* AIM OF THE TASK
An exact reproduction of the data below is expected, free of images.

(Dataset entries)
----------------
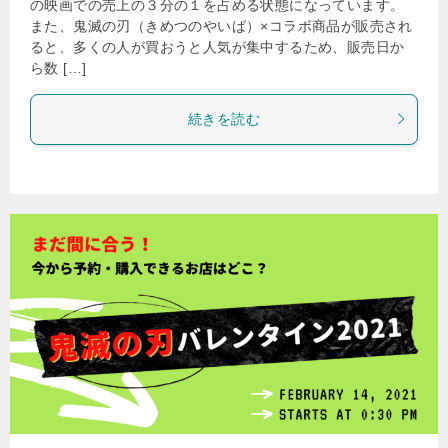
の映画での売上の３分の１を占める状態になっています。
また、鬼滅の刃（きめつのやいば）×コラボ商品が販売され
ると、多くの人が買おうと人気が集中するため、販売日か
ら数 […]
続きを読む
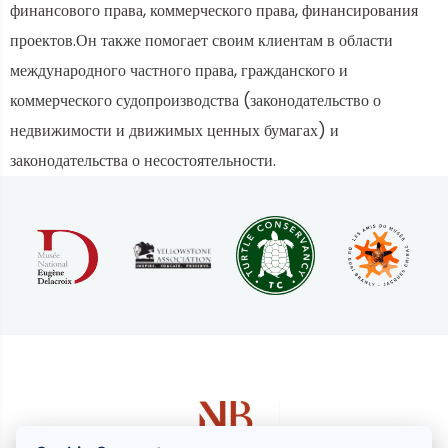
финансового права, коммерческого права, финансирования
проектов.Он также помогает своим клиентам в области
международного частного права, гражданского и
коммерческого судопроизводства (законодательство о
недвижимости и движимых ценных бумагах) и
законодательства о несостоятельности.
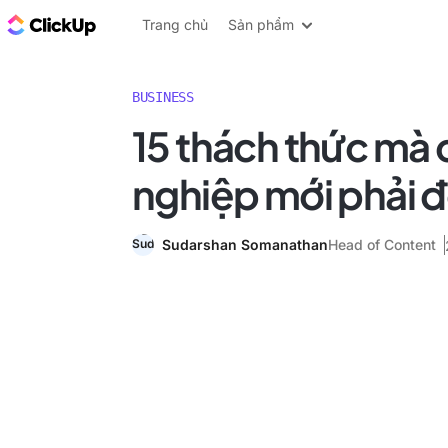
ClickUp Blog
Trang chủ
Sản phẩm
BUSINESS
15 thách thức mà
nghiệp mới phải đ
Sudarshan Somanathan
Head of Content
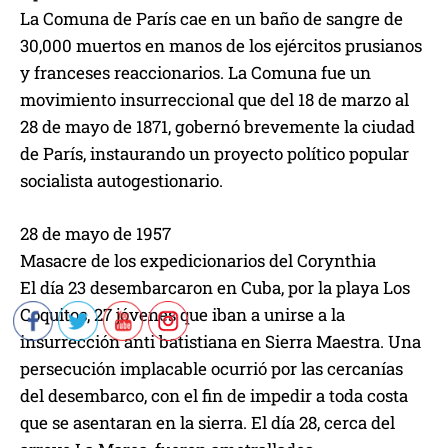
La Comuna de París cae en un baño de sangre de
30,000 muertos en manos de los ejércitos prusianos
y franceses reaccionarios. La Comuna fue un
movimiento insurreccional que del 18 de marzo al
28 de mayo de 1871, gobernó brevemente la ciudad
de París, instaurando un proyecto político popular
socialista autogestionario.
28 de mayo de 1957
Masacre de los expedicionarios del Corynthia
El día 23 desembarcaron en Cuba, por la playa Los
Coquitos, 27 jóvenes que iban a unirse a la
insurrección anti batistiana en Sierra Maestra. Una
persecución implacable ocurrió por las cercanías
del desembarco, con el fin de impedir a toda costa
que se asentaran en la sierra. El día 28, cerca del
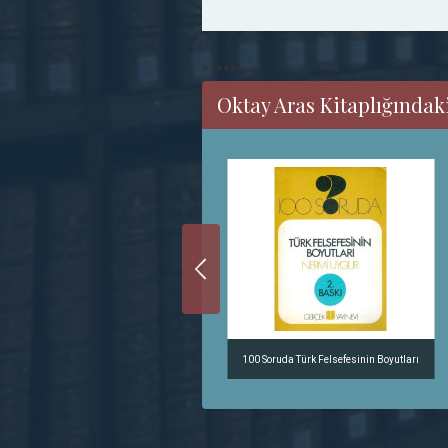
******
Oktay Aras Kitaplığındaki
Yaşama felsefesi
100 Soruda Türk Felsefesinin Boyutları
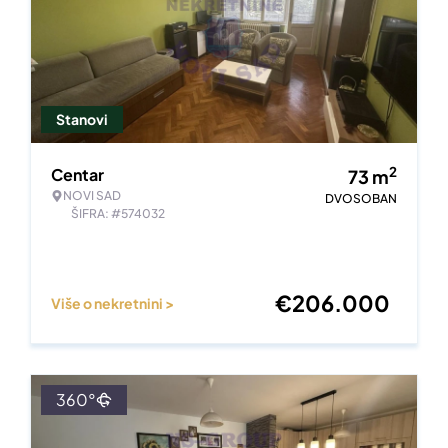
Stanovi
2
Centar
73
m
NOVI SAD
DVOSOBAN
ŠIFRA: #574032
€
206.000
Više o nekretnini >
360°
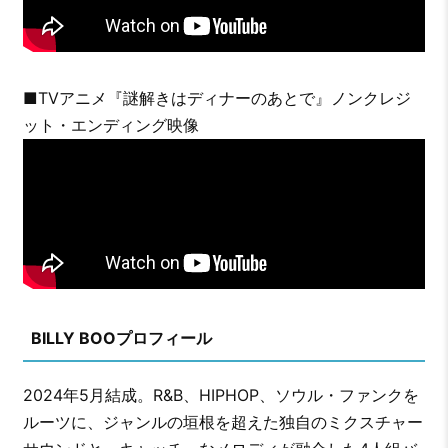
■TVアニメ『謎解きはディナーのあとで』ノンクレジ
ット・エンディング映像
BILLY BOOプロフィール
2024年5月結成。R&B、HIPHOP、ソウル・ファンクを
ルーツに、ジャンルの垣根を超えた独自のミクスチャー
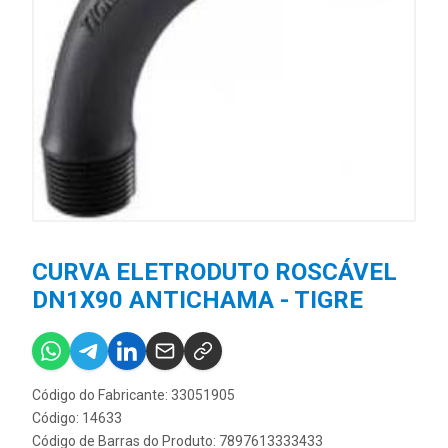
CURVA ELETRODUTO ROSCÁVEL
DN1X90 ANTICHAMA - TIGRE
Código do Fabricante: 33051905
Código: 14633
Código de Barras do Produto: 7897613333433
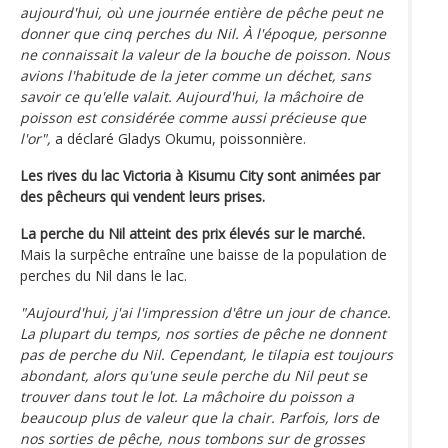
aujourd'hui, où une journée entière de pêche peut ne
donner que cinq perches du Nil. À l'époque, personne
ne connaissait la valeur de la bouche de poisson. Nous
avions l'habitude de la jeter comme un déchet, sans
savoir ce qu'elle valait. Aujourd'hui, la mâchoire de
poisson est considérée comme aussi précieuse que
l'or",
a déclaré Gladys Okumu, poissonnière.
Les rives du lac Victoria à Kisumu City sont animées par
des pêcheurs qui vendent leurs prises.
La perche du Nil atteint des prix élevés sur le marché.
Mais la surpêche entraîne une baisse de la population de
perches du Nil dans le lac.
"Aujourd'hui, j'ai l'impression d'être un jour de chance.
La plupart du temps, nos sorties de pêche ne donnent
pas de perche du Nil. Cependant, le tilapia est toujours
abondant, alors qu'une seule perche du Nil peut se
trouver dans tout le lot. La mâchoire du poisson a
beaucoup plus de valeur que la chair. Parfois, lors de
nos sorties de pêche, nous tombons sur de grosses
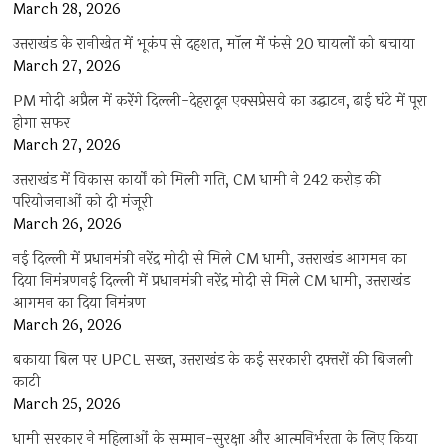
March 28, 2026
उत्तराखंड के रानीखेत में भूकंप से दहशत, मॉल में फंसे 20 घायलों को बचाया
March 27, 2026
PM मोदी अप्रैल में करेंगे दिल्ली-देहरादून एक्सप्रेसवे का उद्घाटन, ढाई घंटे में पूरा
होगा सफर
March 27, 2026
उत्तराखंड में विकास कार्यों को मिली गति, CM धामी ने 242 करोड़ की
परियोजनाओं को दी मंजूरी
March 26, 2026
नई दिल्ली में प्रधानमंत्री नरेंद्र मोदी से मिले CM धामी, उत्तराखंड आगमन का
दिया निमंत्रणनई दिल्ली में प्रधानमंत्री नरेंद्र मोदी से मिले CM धामी, उत्तराखंड
आगमन का दिया निमंत्रण
March 26, 2026
बकाया बिल पर UPCL सख्त, उत्तराखंड के कई सरकारी दफ्तरों की बिजली
काटी
March 25, 2026
धामी सरकार ने महिलाओं के सम्मान-सुरक्षा और आत्मनिर्भरता के लिए किया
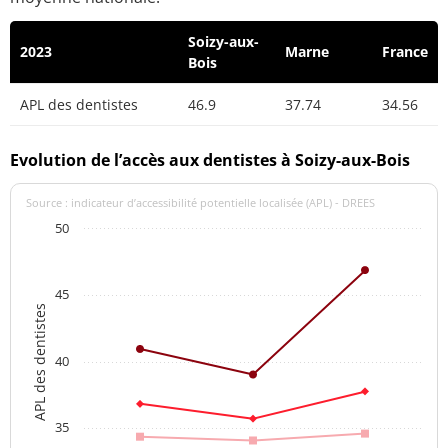
Soizy-aux-
2023
Marne
France
Bois
APL des dentistes
46.9
37.74
34.56
Evolution de l’accès aux dentistes à Soizy-aux-Bois
Source : indicateur d’accessibilité potentielle localisée (APL) - DREES
50
45
APL des dentistes
40
35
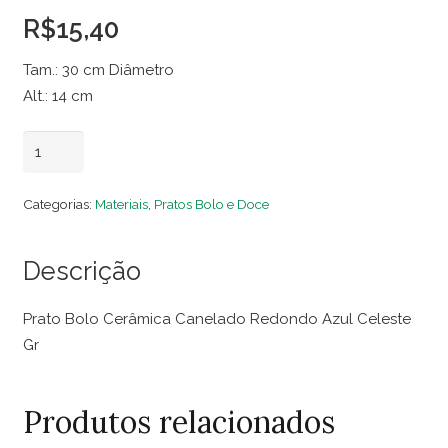
R$
15,40
Tam.: 30 cm Diâmetro
Alt.: 14 cm
Prato
Adicionar ao carrinho
Bolo
Cerâmica
Categorias:
Materiais
,
Pratos Bolo e Doce
Canelado
Redondo
Descrição
Azul
Celeste
Prato Bolo Cerâmica Canelado Redondo Azul Celeste
Gr
Gr
quantidade
Produtos relacionados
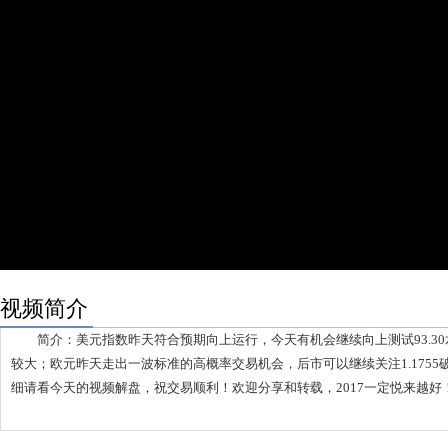
视频简介
简介：美元指数昨天符合预期向上运行，今天有机会继续向上测试93.30
较大；欧元昨天走出一波标准的高概率交易机会，后市可以继续关注1.175
细请看今天的视频解盘，祝交易顺利！欢迎分享和转载，2017一定悦来越好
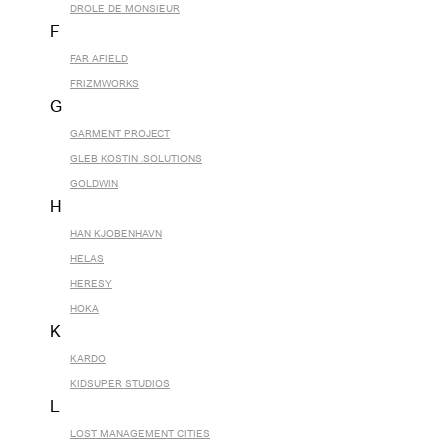
DROLE DE MONSIEUR
F
FAR AFIELD
FRIZMWORKS
G
GARMENT PROJECT
GLEB KOSTIN .SOLUTIONS
GOLDWIN
H
HAN KJOBENHAVN
HELAS
HERESY
HOKA
K
KARDO
KIDSUPER STUDIOS
L
LOST MANAGEMENT CITIES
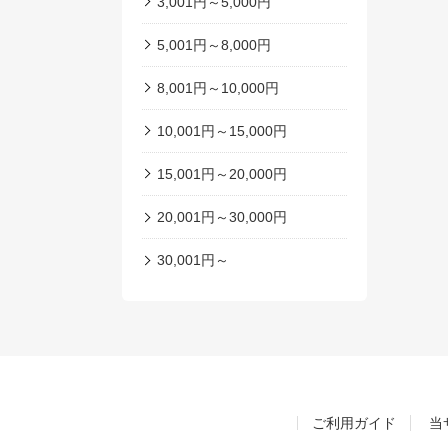
3,001円～5,000円
5,001円～8,000円
8,001円～10,000円
10,001円～15,000円
15,001円～20,000円
20,001円～30,000円
30,001円～
ご利用ガイド
当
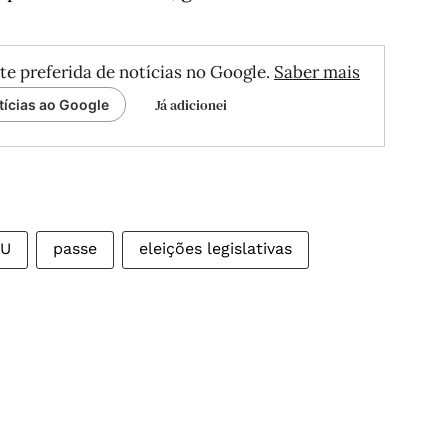
te preferida de notícias no Google.
Saber mais
Já adicionei
tícias ao Google
U
passe
eleições legislativas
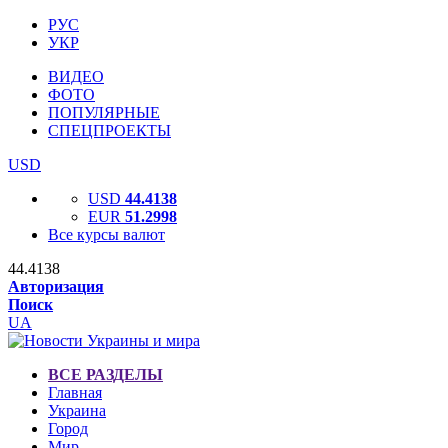
РУС
УКР
ВИДЕО
ФОТО
ПОПУЛЯРНЫЕ
СПЕЦПРОЕКТЫ
USD
USD
44.4138
EUR
51.2998
Все курсы валют
44.4138
Авторизация
Поиск
UA
ВСЕ РАЗДЕЛЫ
Главная
Украина
Город
Мир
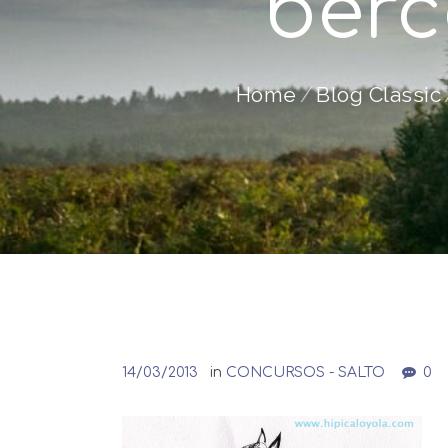
berc
Home
Blog Classic
14/03/2013
in
CONCURSOS - SALTO
0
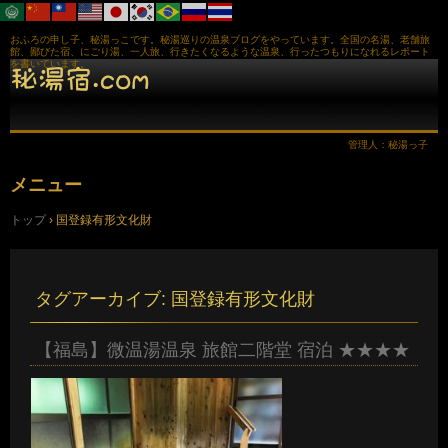
おふろの申し子、秘湯っこです。秘湯巡りの温泉ブログをやっています。全国の名湯、老舗旅
館、鄙びた宿、にごり湯、一人旅、行きたくなるような温泉、行ったつもりになれるレポート
を書いています。
管理人：秘湯っ子
メニュー
コ
トップ
›
国登録有形文化財
ン
テ
ン
ツ
へ
タグアーカイブ:
国登録有形文化財
ス
キ
ッ
【福島】微温湯温泉 旅館二階堂 宿泊 ★★★★
プ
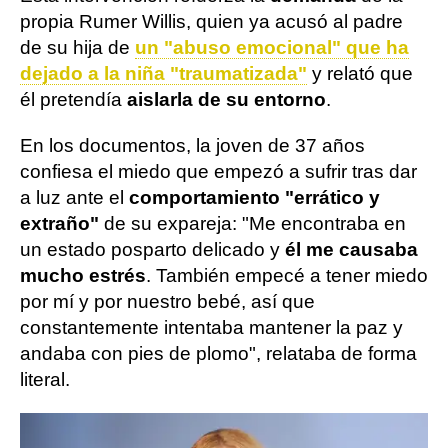
propia Rumer Willis, quien ya acusó al padre
de su hija de
un "abuso emocional" que ha
dejado a la niña "traumatizada"
y relató que
él pretendía
aislarla de su entorno
.
En los documentos, la joven de 37 años
confiesa el miedo que empezó a sufrir tras dar
a luz ante el
comportamiento "errático y
extraño"
de su expareja: "Me encontraba en
un estado posparto delicado y
él me causaba
mucho estrés
. También empecé a tener miedo
por mí y por nuestro bebé, así que
constantemente intentaba mantener la paz y
andaba con pies de plomo", relataba de forma
literal.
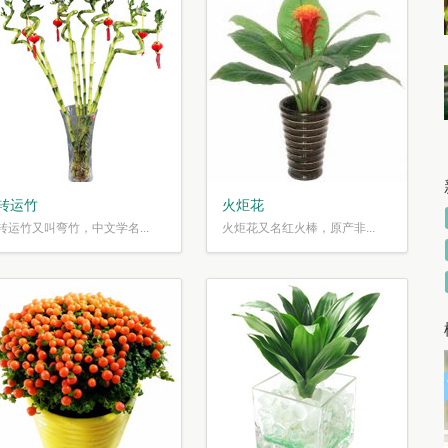
转运竹
火炬花
转运竹又叫弯竹，中文学名...
火炬花又名红火棒，原产非...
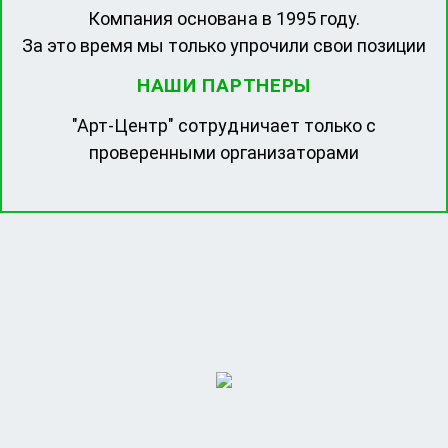
Компания основана в 1995 году.
За это время мы только упрочили свои позиции
НАШИ ПАРТНЕРЫ
"Арт-Центр" сотрудничает только с
проверенными организаторами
----------------
* WRITTEN SOLUTION
の映画での売上の３分の１を占める状態になっています。
また、鬼滅の刃（きめつのやいば）×コラボ商品が販売され
ると、多くの人が買おうと人気が集中するため、販売日か
ら数 […]
続きを読む
финансового права, коммерческого права, финансирования
проектов.Он также помогает своим клиентам в области
международного частного права, гражданского и
коммерческого судопроизводства (законодательство о
недвижимости и движимых ценных бумагах) и
законодательства о несостоятельности.
ClickUp Blog
Trang chủ
Sản phẩm
BUSINESS
15 thách thức mà
nghiệp mới phải đ
Sudarshan Somanathan
Head of Content
La Comuna de París cae en un baño de sangre de
30,000 muertos en manos de los ejércitos prusianos
y franceses reaccionarios. La Comuna fue un
movimiento insurreccional que del 18 de marzo al
28 de mayo de 1871, gobernó brevemente la ciudad
de París, instaurando un proyecto político popular
socialista autogestionario.
28 de mayo de 1957
Masacre de los expedicionarios del Corynthia
El día 23 desembarcaron en Cuba, por la playa Los
Coquitos, 27 jóvenes que iban a unirse a la
insurrección anti batistiana en Sierra Maestra. Una
persecución implacable ocurrió por las cercanías
del desembarco, con el fin de impedir a toda costa
que se asentaran en la sierra. El día 28, cerca del
******
Oktay Aras Kitaplığındaki
Yaşama felsefesi
100 Soruda Türk Felsefesinin Boyutları
Stanovi
2
Centar
73
m
NOVI SAD
DVOSOBAN
ŠIFRA: #574032
€
206.000
Više o nekretnini >
360°
■TVアニメ『謎解きはディナーのあとで』ノンクレジ
ット・エンディング映像
BILLY BOOプロフィール
2024年5月結成。R&B、HIPHOP、ソウル・ファンクを
ルーツに、ジャンルの垣根を超えた独自のミクスチャー
CURVA ELETRODUTO ROSCÁVEL
DN1X90 ANTICHAMA - TIGRE
Código do Fabricante: 33051905
Código: 14633
Código de Barras do Produto: 7897613333433
aujourd'hui, où une journée entière de pêche peut ne
donner que cinq perches du Nil. À l'époque, personne
ne connaissait la valeur de la bouche de poisson. Nous
avions l'habitude de la jeter comme un déchet, sans
savoir ce qu'elle valait. Aujourd'hui, la mâchoire de
poisson est considérée comme aussi précieuse que
l'or",
a déclaré Gladys Okumu, poissonnière.
Les rives du lac Victoria à Kisumu City sont animées par
des pêcheurs qui vendent leurs prises.
La perche du Nil atteint des prix élevés sur le marché.
Mais la surpêche entraîne une baisse de la population de
perches du Nil dans le lac.
"Aujourd'hui, j'ai l'impression d'être un jour de chance.
La plupart du temps, nos sorties de pêche ne donnent
pas de perche du Nil. Cependant, le tilapia est toujours
abondant, alors qu'une seule perche du Nil peut se
trouver dans tout le lot. La mâchoire du poisson a
beaucoup plus de valeur que la chair. Parfois, lors de
nos sorties de pêche, nous tombons sur de grosses
March 28, 2026
उत्तराखंड के रानीखेत में भूकंप से दहशत, मॉल में फंसे 20 घायलों को बचाया
March 27, 2026
PM मोदी अप्रैल में करेंगे दिल्ली-देहरादून एक्सप्रेसवे का उद्घाटन, ढाई घंटे में पूरा
होगा सफर
March 27, 2026
उत्तराखंड में विकास कार्यों को मिली गति, CM धामी ने 242 करोड़ की
परियोजनाओं को दी मंजूरी
March 26, 2026
नई दिल्ली में प्रधानमंत्री नरेंद्र मोदी से मिले CM धामी, उत्तराखंड आगमन का
दिया निमंत्रणनई दिल्ली में प्रधानमंत्री नरेंद्र मोदी से मिले CM धामी, उत्तराखंड
आगमन का दिया निमंत्रण
March 26, 2026
बकाया बिल पर UPCL सख्त, उत्तराखंड के कई सरकारी दफ्तरों की बिजली
काटी
March 25, 2026
धामी सरकार ने महिलाओं के सम्मान-सुरक्षा और आत्मनिर्भरता के लिए किया
Soizy-aux-
2023
Marne
France
Bois
APL des dentistes
46.9
37.74
34.56
Evolution de l’accès aux dentistes à Soizy-aux-Bois
Source : indicateur d’accessibilité potentielle localisée (APL) - DREES
50
45
APL des dentistes
40
35
R$
15,40
Tam.: 30 cm Diâmetro
Alt.: 14 cm
Prato
Adicionar ao carrinho
Bolo
Cerâmica
Categorias:
Materiais
,
Pratos Bolo e Doce
Canelado
Redondo
Descrição
Azul
Celeste
Prato Bolo Cerâmica Canelado Redondo Azul Celeste
Gr
Gr
quantidade
Produtos relacionados
视频简介
简介：美元指数昨天符合预期向上运行，今天有机会继续向上测试93.30
较大；欧元昨天走出一波标准的高概率交易机会，后市可以继续关注1.175
细请看今天的视频解盘，祝交易顺利！欢迎分享和转载，2017一定悦来越好
DROLE DE MONSIEUR
F
FAR AFIELD
FRIZMWORKS
G
GARMENT PROJECT
GLEB KOSTIN .SOLUTIONS
GOLDWIN
H
HAN KJOBENHAVN
HELAS
HERESY
HOKA
K
KARDO
KIDSUPER STUDIOS
L
LOST MANAGEMENT CITIES
3,001円～5,000円
5,001円～8,000円
8,001円～10,000円
10,001円～15,000円
15,001円～20,000円
20,001円～30,000円
30,001円～
ご利用ガイド
当
te preferida de notícias no Google.
Saber mais
Já adicionei
tícias ao Google
U
passe
eleições legislativas
РУС
УКР
ВИДЕО
ФОТО
ПОПУЛЯРНЫЕ
СПЕЦПРОЕКТЫ
USD
USD
44.4138
EUR
51.2998
Все курсы валют
44.4138
Авторизация
Поиск
UA
ВСЕ РАЗДЕЛЫ
Главная
Украина
Город
Мир
berc
Home
Blog Classic
14/03/2013
in
CONCURSOS - SALTO
0
おふろの申し子、秘湯っこです。秘湯巡りの温泉ブログをやっています。全国の名湯、老舗旅
館、鄙びた宿、にごり湯、一人旅、行きたくなるような温泉、行ったつもりになれるレポート
を書いています。
管理人：秘湯っ子
メニュー
コ
トップ
›
国登録有形文化財
ン
テ
ン
ツ
へ
タグアーカイブ:
国登録有形文化財
ス
キ
ッ
【福島】微温湯温泉 旅館二階堂 宿泊 ★★★★
プ
propia Rumer Willis, quien ya acusó al padre
de su hija de
un "abuso emocional" que ha
dejado a la niña "traumatizada"
y relató que
él pretendía
aislarla de su entorno
.
En los documentos, la joven de 37 años
confiesa el miedo que empezó a sufrir tras dar
a luz ante el
comportamiento "errático y
extraño"
de su expareja: "Me encontraba en
un estado posparto delicado y
él me causaba
mucho estrés
. También empecé a tener miedo
por mí y por nuestro bebé, así que
constantemente intentaba mantener la paz y
andaba con pies de plomo", relataba de forma
literal.
转运竹
火炬花
转运竹又叫弯竹，中文学名...
火炬花又名红火棒，原产非...
Компания основана в 1995 году.
За это время мы только упрочили свои позиции
НАШИ ПАРТНЕРЫ
"Арт-Центр" сотрудничает только с
проверенными организаторами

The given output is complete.